Discovery of functional NLRs using high expression level, high-throughput transformation, and large-scale phenotyping

Authors: BRABHAM, HELEN - Sainsbury Laboratory; HERNANDEZ-PINZON, INMACULADA - Sainsbury Laboratory; YANAGIHARA, CHIZU - Kaneka Corporation; ISHIKAWA, NORIKO - Kaneka Corporation; KOMORI, TOSHIYUKI - Kaneka Corporation; MATNY, OADI - University Of Minnesota; HUBBARD, AMELIA - National Institute Of Agricultural Botany (NIAB); WITEK, KAMIL - Sainsbury Laboratory; NUMAZAWA, HIRONOBU - Japan Tobacco International; GREEN, PHON - Sainsbury Laboratory; DREISEITL, ANTONÍN - Agrotest Fryo Ltd; TAKEMORI, NOAKI - Sainsbury Laboratory; KOMARI, TOSHIHIKO - Kaneka Corporation; FREEDMAN, ROGER - The Gatsby Charitable Foundation; STEFFENSON, BRIAN - University Of Minnesota; VAN ESSE, PETER - Sainsbury Laboratory; Moscou, Matthew

Submitted to: bioRxiv
Publication Type: Pre-print Publication
Publication Acceptance Date: 7/26/2024
Publication Date: 7/26/2024
Citation: Brabham, H.J., Hernandez-Pinzon, I., Yanagihara, C., Ishikawa, N., Komori, T., Matny, O.N., Hubbard, A., Witek, K., Numazawa, H., Green, P., Dreiseitl, A., Takemori, N., Komari, T., Freedman, R.P., Steffenson, B., Van Esse, P., Moscou, M.J. 2024. Discovery of functional NLRs using high expression level, high-throughput transformation, and large-scale phenotyping. bioRxiv. https://doi.org/10.1101/2024.06.25.599845.
DOI: https://doi.org/10.1101/2024.06.25.599845

Interpretive Summary: In agriculture, integrated disease/pest management is built on three pillars: (1) agricultural practice (i.e. crop rotation, planting density, mixed cropping), (2) chemical control (e.g. pesticides and fungicides), and (3) genetic resistance. The use of genetic resistance requires that plant breeders continuously integrate diverse sources of resistance, as plant pathogens can break resistance in the plants. The process of identifying new disease resistance genes typically involves screening diverse domesticated or wild species, generating crosses with elite crop accessions, identifying the location of resistance in the genome, and lastly, breeding this resistance into elite accessions. To accelerate this pipeline, we leveraged a high-throughput transformation system with a signature of functional resistance genes. Using this approach, we have mined resistance genes from 69 accessions belonging to 18 Pooideae species and identified 19 stem rust resistance genes.

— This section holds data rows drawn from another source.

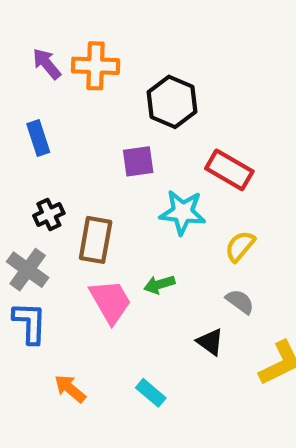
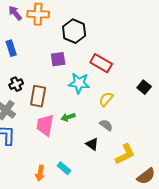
pink trapezoid: (110, 302) -> (45, 125), turned -140
orange arrow: (70, 389) -> (40, 173), moved, turned -119

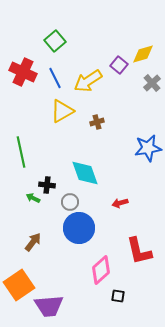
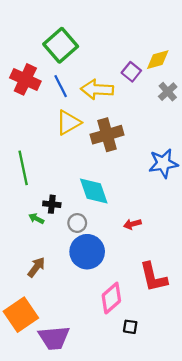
green square: (55, 41) -> (61, 45), size x1.4
yellow arrow: (88, 81) -> (97, 89), turned 36
brown cross: (97, 122) -> (107, 135), size x2.0

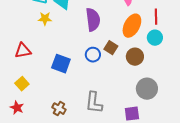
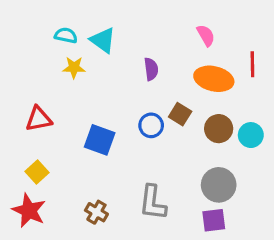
purple semicircle: (93, 20) -> (151, 69), size x0.6
orange ellipse: (132, 26) -> (214, 79), turned 75
cyan circle: (155, 38) -> (251, 135), moved
gray circle: (147, 89) -> (219, 185), moved
red star: (17, 108) -> (29, 211), size x1.5

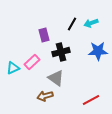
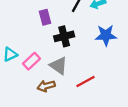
pink rectangle: (32, 62) -> (31, 61), moved
red line: (91, 100) -> (86, 81), moved

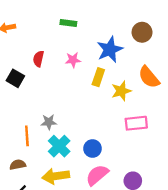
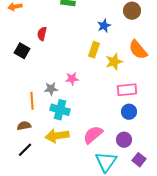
blue star: (110, 50) -> (104, 26), size x0.6
pink star: (73, 60) -> (72, 79), moved
cyan cross: (59, 146) -> (60, 110), turned -30
blue circle: (93, 149) -> (129, 112), moved

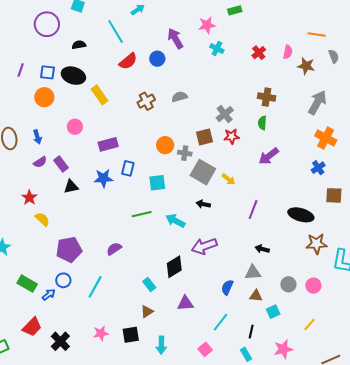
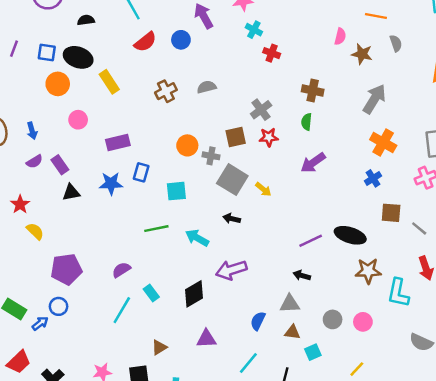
red cross: (259, 53) -> (272, 53), moved, turned -32
orange circle: (44, 97) -> (58, 84), moved
purple line: (253, 210) -> (311, 241), moved, turned 42
cyan rectangle: (149, 285) -> (151, 293), moved
cyan line: (95, 287) -> (122, 310), moved

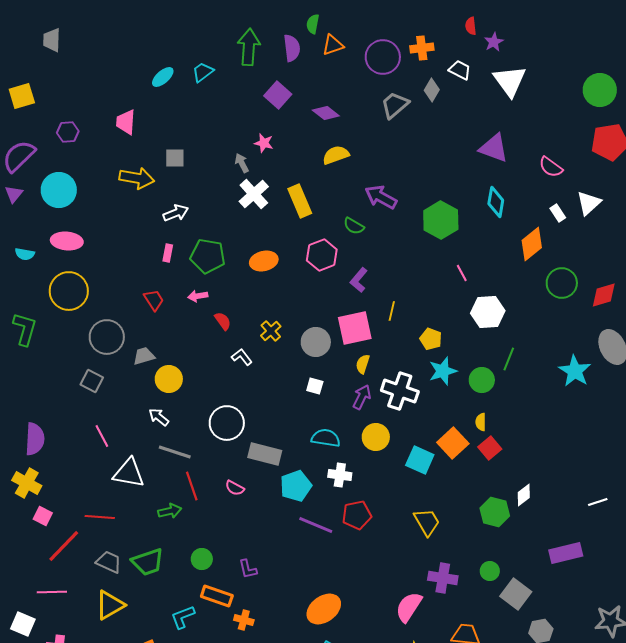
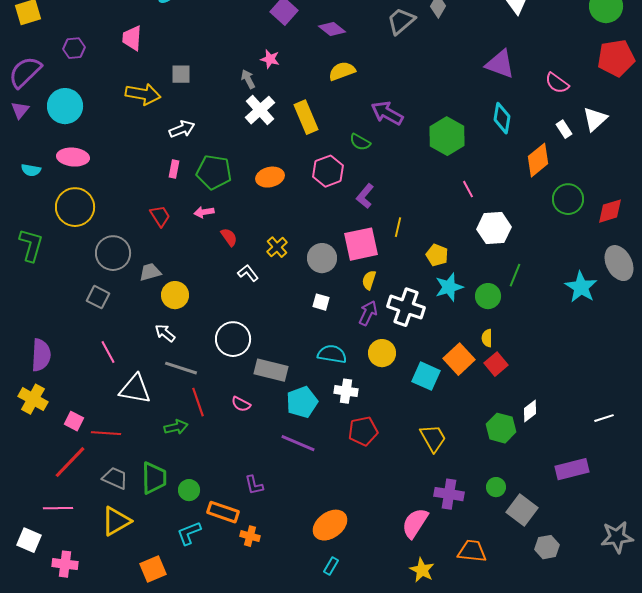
pink square: (43, 516) -> (74, 421), moved
purple line: (316, 525) -> (298, 443), moved
green circle: (202, 559) -> (189, 490), moved
green trapezoid: (148, 562) -> (154, 478), turned -72

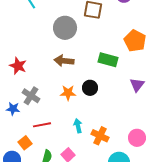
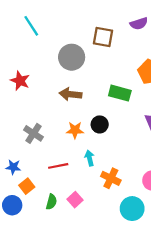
red star: (18, 66) -> (20, 81), moved
blue star: (13, 109) -> (13, 167), moved
red line: (42, 125) -> (58, 166), moved
cyan arrow: (78, 126) -> (90, 158), moved

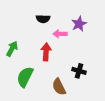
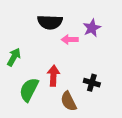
black semicircle: (43, 19) -> (50, 22), size x1.5
red arrow: (46, 52) -> (53, 76), moved

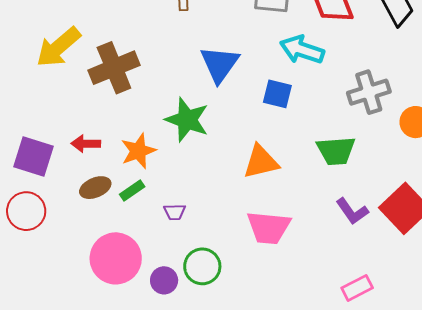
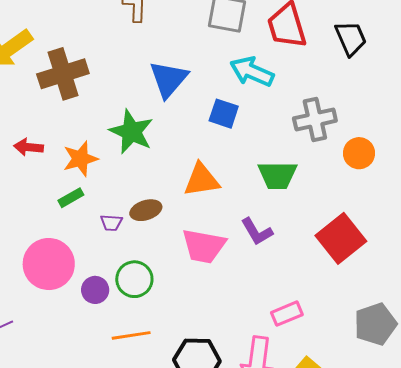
brown ellipse: (95, 188) -> (146, 210), moved
purple L-shape: (352, 211) -> (257, 232), moved

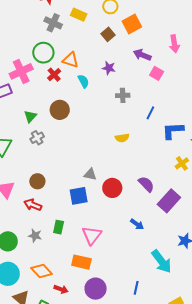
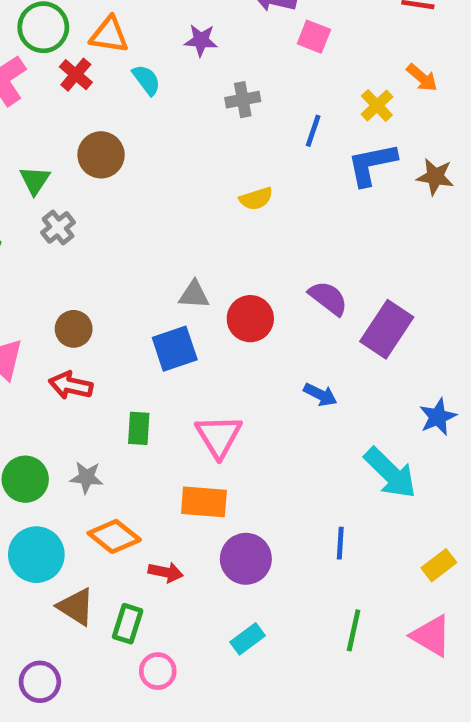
yellow cross: (182, 163) -> (377, 105), moved
gray star: (35, 236) -> (86, 477), moved

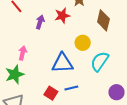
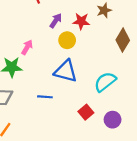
yellow circle: (83, 43) -> (67, 40), moved
blue line: (71, 88) -> (45, 97), moved
red square: (51, 93) -> (86, 112), moved

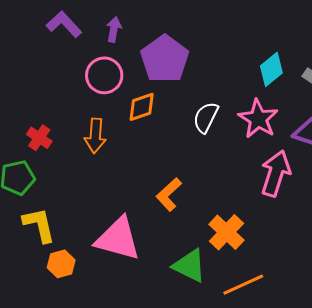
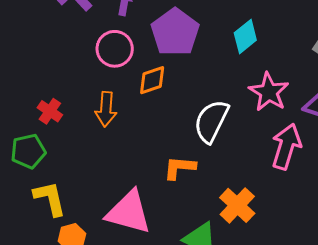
cyan diamond: (271, 69) -> (245, 37), moved
white semicircle: (206, 117) -> (211, 121), moved, size x1.4
orange L-shape: (169, 194) -> (180, 168), turned 48

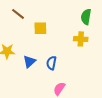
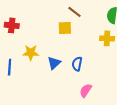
brown line: (18, 14) -> (75, 12), moved

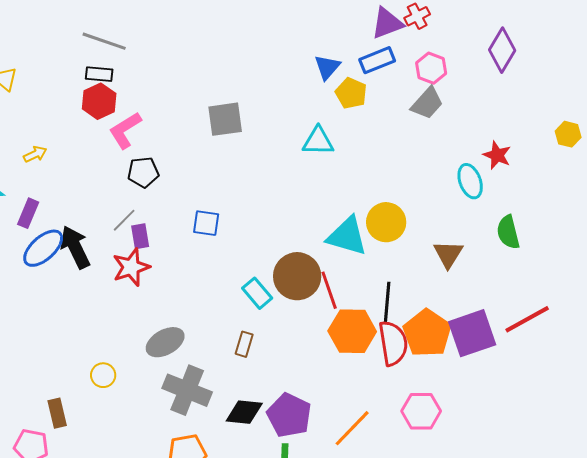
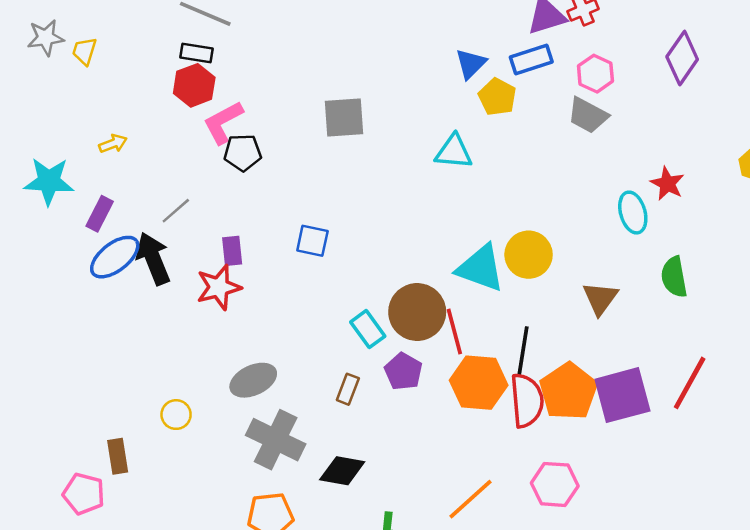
gray trapezoid: (427, 103) -> (588, 115), turned 72
black pentagon: (143, 172) -> (243, 153), moved
gray line: (124, 220) -> (176, 211), moved
red line: (527, 319) -> (690, 383), turned -36
purple pentagon: (289, 415) -> (403, 371), moved, size x0.7

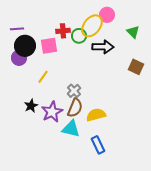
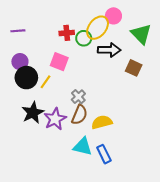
green triangle: (133, 32) -> (141, 34), size x1.5
black circle: (25, 46) -> (26, 78), moved
pink square: (49, 46) -> (59, 62), moved, turned 30
brown square: (136, 67) -> (134, 68), moved
black star: (31, 106) -> (33, 113), size x1.5
cyan triangle: (71, 129) -> (83, 147), moved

Technical Abstract: Breeding crop species that are protected from pests and diseases is vital to achieving the sustainable agricultural systems needed for food security. Introducing functional resistance genes to enhance the plant immune system is an effective method of disease control, but identifying new immune receptors is time-consuming and resource intensive. We observed that functional immune receptors of the NLR class show an unexpected signature of high expression in uninfected plants across both monocot and dicot species. Here we show that this signature, combined with high throughput crop transformation, can be used to rapidly identify candidate functional NLRs from diverse wild plant species and validate pathogen resistance directly in crop plants. As a proof of concept, we generated a wheat transgenic library carrying 995 NLRs from 18 grass species. Screening the collection with the stem rust pathogen Puccinia graminis, which is a major threat to wheat production, we confirm 19 new resistance genes. This pipeline facilitates resistance gene discovery, unlocking a large gene pool of diverse and non-domesticated plant species and providing in-planta gene validation of disease resistance directly in crops.